» WORK REQUEST
Copy only what lies from the line containing "Mandagstur Hombersetsætra –" through the line containing "Александр Калинин, формирование программ" in the entries below, keeping both end lines exact and dropping every picture.

· · · ·

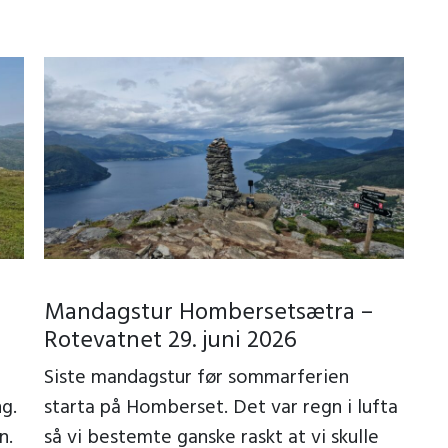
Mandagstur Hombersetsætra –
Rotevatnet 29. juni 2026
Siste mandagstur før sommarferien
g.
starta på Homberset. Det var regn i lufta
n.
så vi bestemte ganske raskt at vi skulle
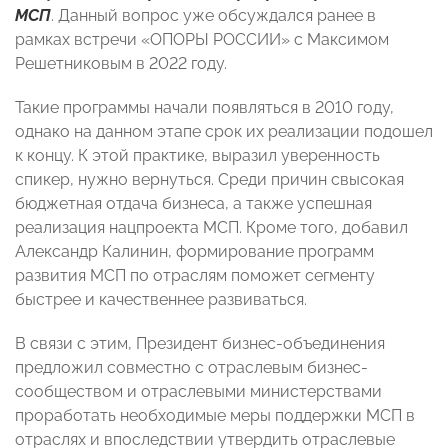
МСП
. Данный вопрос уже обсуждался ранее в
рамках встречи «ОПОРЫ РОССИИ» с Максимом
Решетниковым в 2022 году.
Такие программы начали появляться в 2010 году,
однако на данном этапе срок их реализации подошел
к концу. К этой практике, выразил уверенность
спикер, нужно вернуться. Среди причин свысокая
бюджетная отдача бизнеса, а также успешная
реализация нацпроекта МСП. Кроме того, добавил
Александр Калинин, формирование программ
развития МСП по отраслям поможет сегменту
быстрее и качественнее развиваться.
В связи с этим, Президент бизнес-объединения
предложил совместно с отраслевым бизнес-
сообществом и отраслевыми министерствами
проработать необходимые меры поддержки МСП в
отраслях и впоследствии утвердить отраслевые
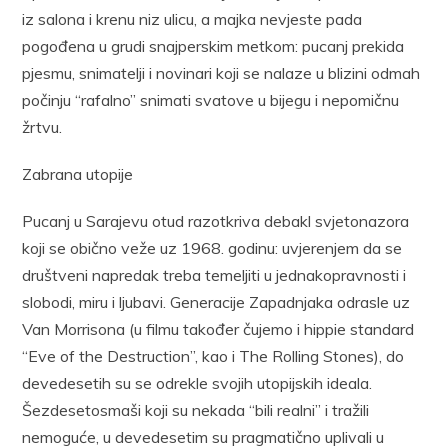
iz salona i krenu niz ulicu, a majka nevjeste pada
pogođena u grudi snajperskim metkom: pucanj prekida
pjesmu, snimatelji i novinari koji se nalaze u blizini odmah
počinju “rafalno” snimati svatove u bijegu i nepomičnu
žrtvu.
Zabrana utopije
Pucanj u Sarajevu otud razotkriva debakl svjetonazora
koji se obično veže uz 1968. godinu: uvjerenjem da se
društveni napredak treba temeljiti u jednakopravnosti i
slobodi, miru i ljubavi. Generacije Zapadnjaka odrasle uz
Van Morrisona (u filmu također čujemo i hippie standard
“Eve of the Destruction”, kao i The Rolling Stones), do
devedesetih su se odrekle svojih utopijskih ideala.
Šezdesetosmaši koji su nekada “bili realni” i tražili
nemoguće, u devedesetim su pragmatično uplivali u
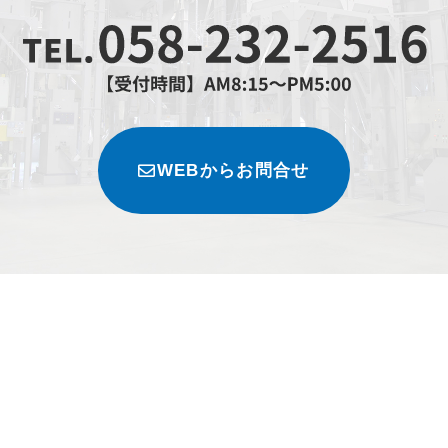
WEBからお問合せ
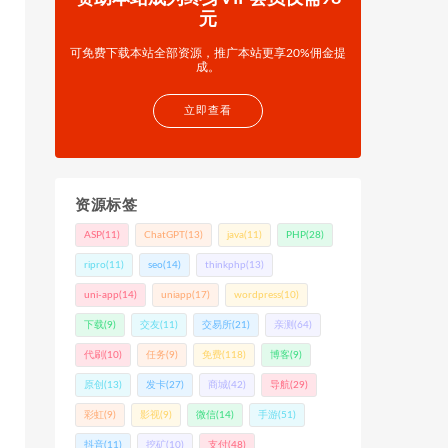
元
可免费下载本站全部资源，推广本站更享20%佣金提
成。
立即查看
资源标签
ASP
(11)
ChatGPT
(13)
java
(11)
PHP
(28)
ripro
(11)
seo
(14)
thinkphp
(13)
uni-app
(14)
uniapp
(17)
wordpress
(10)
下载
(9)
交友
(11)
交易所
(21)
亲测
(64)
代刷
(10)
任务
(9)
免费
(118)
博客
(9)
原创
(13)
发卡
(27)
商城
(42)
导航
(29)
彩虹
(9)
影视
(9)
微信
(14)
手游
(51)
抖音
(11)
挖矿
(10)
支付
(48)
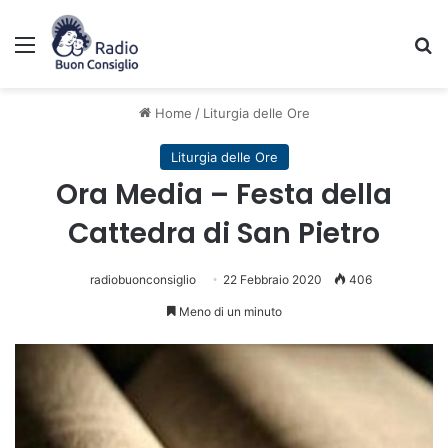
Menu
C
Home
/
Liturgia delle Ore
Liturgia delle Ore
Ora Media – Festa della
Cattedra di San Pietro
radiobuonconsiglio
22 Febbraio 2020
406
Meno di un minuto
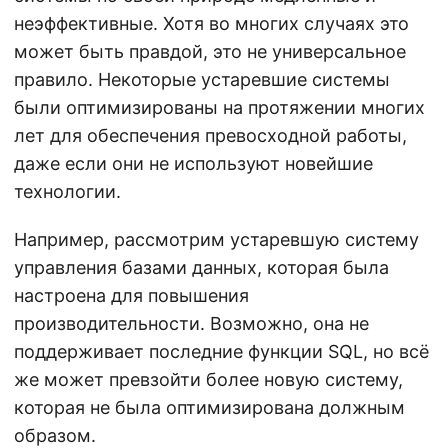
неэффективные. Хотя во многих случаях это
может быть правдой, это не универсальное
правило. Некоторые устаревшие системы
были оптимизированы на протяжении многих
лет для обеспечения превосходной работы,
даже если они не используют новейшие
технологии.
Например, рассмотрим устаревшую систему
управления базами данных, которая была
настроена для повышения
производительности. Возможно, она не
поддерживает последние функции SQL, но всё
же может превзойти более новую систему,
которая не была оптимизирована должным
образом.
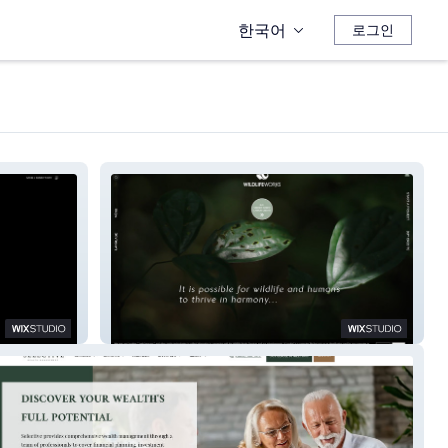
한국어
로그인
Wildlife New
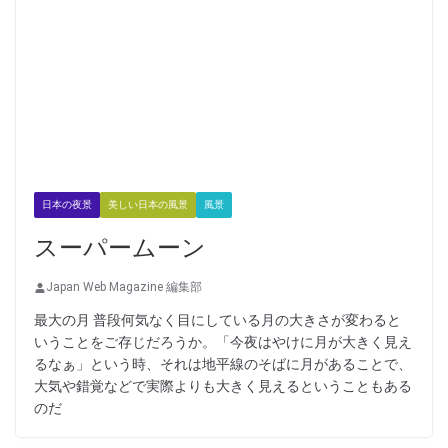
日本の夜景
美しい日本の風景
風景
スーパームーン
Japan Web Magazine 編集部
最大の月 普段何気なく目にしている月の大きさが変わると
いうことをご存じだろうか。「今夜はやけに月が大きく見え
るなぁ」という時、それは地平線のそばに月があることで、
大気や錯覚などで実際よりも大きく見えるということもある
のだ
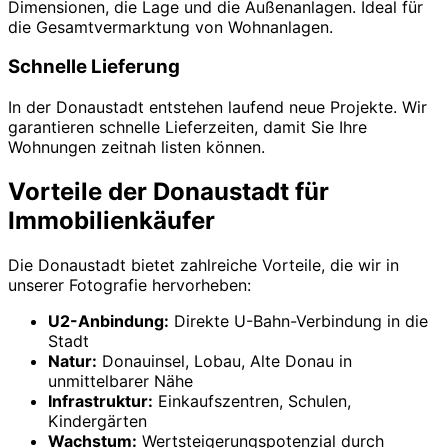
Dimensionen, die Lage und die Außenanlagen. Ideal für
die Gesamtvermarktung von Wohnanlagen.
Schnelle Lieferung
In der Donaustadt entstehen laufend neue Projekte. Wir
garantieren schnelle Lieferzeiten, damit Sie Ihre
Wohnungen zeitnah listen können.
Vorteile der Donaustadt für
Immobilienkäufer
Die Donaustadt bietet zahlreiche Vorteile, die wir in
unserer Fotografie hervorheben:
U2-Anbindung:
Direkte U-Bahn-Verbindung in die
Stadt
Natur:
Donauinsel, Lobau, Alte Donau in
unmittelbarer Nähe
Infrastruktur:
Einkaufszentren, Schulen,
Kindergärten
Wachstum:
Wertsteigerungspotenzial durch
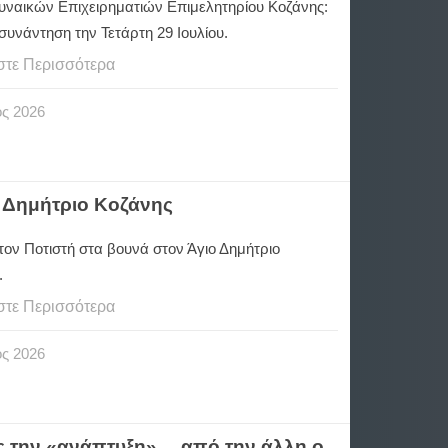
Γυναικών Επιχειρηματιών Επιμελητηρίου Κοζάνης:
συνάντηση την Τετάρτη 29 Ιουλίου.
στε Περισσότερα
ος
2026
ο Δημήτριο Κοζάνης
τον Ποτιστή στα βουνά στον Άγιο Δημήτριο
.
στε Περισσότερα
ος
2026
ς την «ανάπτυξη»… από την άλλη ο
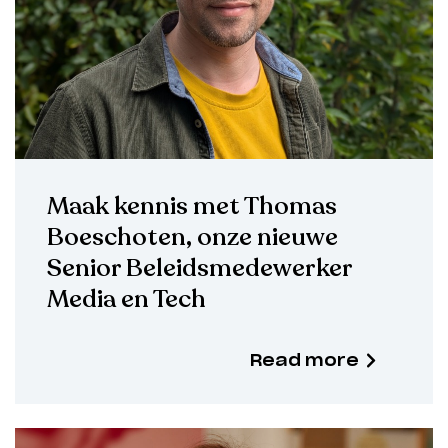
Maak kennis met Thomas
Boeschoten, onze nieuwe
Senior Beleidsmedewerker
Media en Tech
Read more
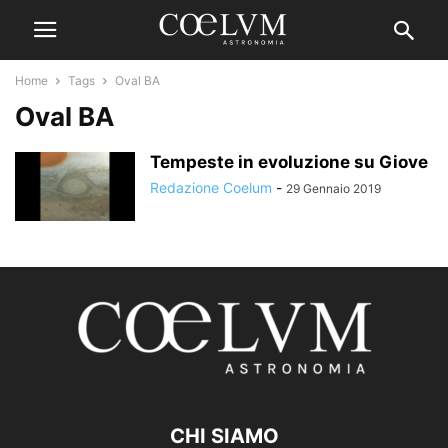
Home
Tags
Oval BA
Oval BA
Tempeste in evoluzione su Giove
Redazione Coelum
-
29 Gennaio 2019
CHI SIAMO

· · · ·

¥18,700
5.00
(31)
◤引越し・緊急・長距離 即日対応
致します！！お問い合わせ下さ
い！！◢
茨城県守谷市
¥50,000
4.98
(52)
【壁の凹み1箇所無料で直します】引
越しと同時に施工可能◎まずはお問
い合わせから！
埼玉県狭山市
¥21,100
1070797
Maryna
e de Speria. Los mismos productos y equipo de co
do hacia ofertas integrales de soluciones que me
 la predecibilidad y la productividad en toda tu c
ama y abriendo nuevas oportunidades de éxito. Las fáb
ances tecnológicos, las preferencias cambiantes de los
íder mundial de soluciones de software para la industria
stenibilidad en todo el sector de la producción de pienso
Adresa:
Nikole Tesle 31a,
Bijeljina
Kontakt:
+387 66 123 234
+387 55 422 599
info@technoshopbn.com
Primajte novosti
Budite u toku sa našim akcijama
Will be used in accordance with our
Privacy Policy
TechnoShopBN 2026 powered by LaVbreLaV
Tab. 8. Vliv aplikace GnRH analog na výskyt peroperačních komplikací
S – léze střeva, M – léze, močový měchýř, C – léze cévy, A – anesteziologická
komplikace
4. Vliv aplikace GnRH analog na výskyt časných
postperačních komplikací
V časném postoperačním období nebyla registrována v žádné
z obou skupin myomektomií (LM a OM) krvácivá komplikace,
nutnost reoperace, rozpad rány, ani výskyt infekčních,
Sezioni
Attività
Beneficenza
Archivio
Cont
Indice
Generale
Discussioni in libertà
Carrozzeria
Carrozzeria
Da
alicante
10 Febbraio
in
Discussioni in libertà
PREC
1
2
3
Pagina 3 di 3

· · · ·

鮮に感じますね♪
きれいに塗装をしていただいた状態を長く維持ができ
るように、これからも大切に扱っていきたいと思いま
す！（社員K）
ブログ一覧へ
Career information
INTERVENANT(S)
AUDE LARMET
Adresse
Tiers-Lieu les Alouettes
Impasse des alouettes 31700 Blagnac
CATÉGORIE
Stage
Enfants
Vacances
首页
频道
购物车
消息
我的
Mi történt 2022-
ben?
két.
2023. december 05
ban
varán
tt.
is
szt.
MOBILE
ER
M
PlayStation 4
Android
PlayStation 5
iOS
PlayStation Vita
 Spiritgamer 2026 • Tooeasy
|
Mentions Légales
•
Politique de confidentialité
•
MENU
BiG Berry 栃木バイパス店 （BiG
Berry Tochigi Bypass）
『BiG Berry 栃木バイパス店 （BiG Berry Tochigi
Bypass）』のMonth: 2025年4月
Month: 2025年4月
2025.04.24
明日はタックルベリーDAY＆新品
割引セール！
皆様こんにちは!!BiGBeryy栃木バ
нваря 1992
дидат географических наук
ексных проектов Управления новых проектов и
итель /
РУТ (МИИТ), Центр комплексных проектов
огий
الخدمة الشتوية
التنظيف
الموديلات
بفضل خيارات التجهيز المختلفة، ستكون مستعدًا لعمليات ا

· · · ·

» OUTPUT OF THE TASK
Mandagstur Hombersetsætra –
Rotevatnet 29. juni 2026
Siste mandagstur før sommarferien
g.
starta på Homberset. Det var regn i lufta
n.
så vi bestemte ganske raskt at vi skulle
МСП
. Данный вопрос уже обсуждался ранее в
рамках встречи «ОПОРЫ РОССИИ» с Максимом
Решетниковым в 2022 году.
Такие программы начали появляться в 2010 году,
однако на данном этапе срок их реализации подошел
к концу. К этой практике, выразил уверенность
спикер, нужно вернуться. Среди причин свысокая
бюджетная отдача бизнеса, а также успешная
реализация нацпроекта МСП. Кроме того, добавил
Александр Калинин, формирование программ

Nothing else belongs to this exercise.